4.2. Best rsync Options to Clone
Supposing that /mnt/sourcePart is the mount point of the partition to be cloned, and /mnt/destPart that of the target partition, let’s proceed with the cloning. Note that this operation requires root permissions:
# rsync -axHAWXS --numeric-ids --info=progress2 /mnt/sourcePart/ /mnt/destPart
Let’s be careful to include the final slash in /mnt/sourcePart/. Otherwise, rsync will copy the parent directory instead of that directory’s content.
In detail:
- -a is the archive mode: it recurses into directories, copies symlinks as symlinks, and preserves permissions, owner, group, modification times, device files, and special files.
- -x doesn’t cross filesystem boundaries.
- -H preserves hard links.
- -A preserves ACLs.
- -W disables the delta-transfer algorithm used to reduce network usage. It’s a convenient way to boost speed when both the source and destination are local paths.
- -X updates the destination extended attributes to be the same as the source ones.
- -S tries to handle sparse files efficiently so that they take up less space on the destination.

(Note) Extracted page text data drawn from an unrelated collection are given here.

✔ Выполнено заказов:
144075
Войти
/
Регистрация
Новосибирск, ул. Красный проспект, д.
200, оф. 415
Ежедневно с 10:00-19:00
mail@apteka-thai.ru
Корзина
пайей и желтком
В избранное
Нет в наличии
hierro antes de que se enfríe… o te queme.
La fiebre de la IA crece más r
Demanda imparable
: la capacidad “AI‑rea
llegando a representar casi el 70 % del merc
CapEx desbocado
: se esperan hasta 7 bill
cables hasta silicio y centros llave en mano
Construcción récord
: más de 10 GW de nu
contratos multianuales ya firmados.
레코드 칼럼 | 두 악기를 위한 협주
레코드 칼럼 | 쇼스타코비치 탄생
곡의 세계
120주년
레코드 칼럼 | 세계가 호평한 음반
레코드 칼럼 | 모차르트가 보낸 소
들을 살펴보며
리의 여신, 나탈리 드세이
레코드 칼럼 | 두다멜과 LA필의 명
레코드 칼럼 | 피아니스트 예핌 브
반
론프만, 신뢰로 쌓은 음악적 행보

- –numeric-ids uses numeric IDs instead of trying to map them. It’s notably needed for backups of jailed systems (BSD jails, OpenVZ, VServer, LXC) that appear to have bogus IDs when seen from their host system because they have their own ID maps.
- –info=progress2 outputs statistics based on the whole transfer, rather than individual files.
4.3. Fixing /etc/fstab
The /etc/fstab file typically lists all available disk partitions to be automatically mounted at boot time. After the cloning, we have to manually edit /etc/fstab to update the partitions’ UUIDs, which we can get using GParted or blkid. Generally, this is sufficient unless we need to add or remove partitions from the list, or change the file system types, to match the new configuration.

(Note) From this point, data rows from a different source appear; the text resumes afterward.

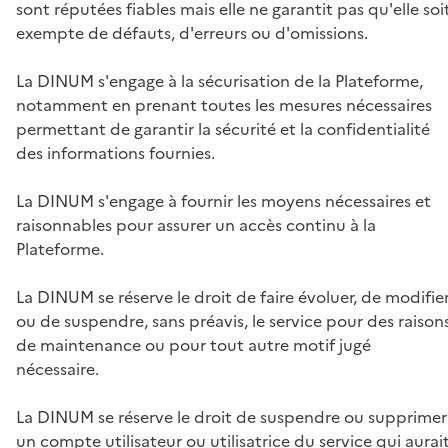
sont réputées fiables mais elle ne garantit pas qu'elle soi
exempte de défauts, d'erreurs ou d'omissions.
La DINUM s'engage à la sécurisation de la Plateforme,
notamment en prenant toutes les mesures nécessaires
permettant de garantir la sécurité et la confidentialité
des informations fournies.
La DINUM s'engage à fournir les moyens nécessaires et
raisonnables pour assurer un accès continu à la
Plateforme.
La DINUM se réserve le droit de faire évoluer, de modifie
ou de suspendre, sans préavis, le service pour des raison
de maintenance ou pour tout autre motif jugé
nécessaire.
La DINUM se réserve le droit de suspendre ou supprimer
un compte utilisateur ou utilisatrice du service qui aurai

Let’s remember that the boot partition must have the boot flag. If it’s missing, we can add it with GParted.
4.4. Restoring Grub
Whatever the operating systems we cloned, the easiest way to restore Grub is boot-repair, a graphical tool available on live CDs/DVDs. It’s a one-click approach that works fine. We have just to click on the “Recommended repair” button. If the repair is unsuccessful, the software provides a detailed log and instructions for asking for help.
After the restore, we may want to change the default options, like removing the “quiet splash” options that are not useful in a server environment. We can manually edit the /etc/default/grub file in this case. After that, let’s remember to run update-grub to save the changes permanently.
5. Conclusion
In this tutorial, we’ve introduced the basic concepts of cloning and all the essential things to keep in mind. We’ve seen the best rsync parameters to perform file-level cloning.
Finally, we took care of editing /etc/fstab and restoring Grub to make the cloned operating system bootable and working.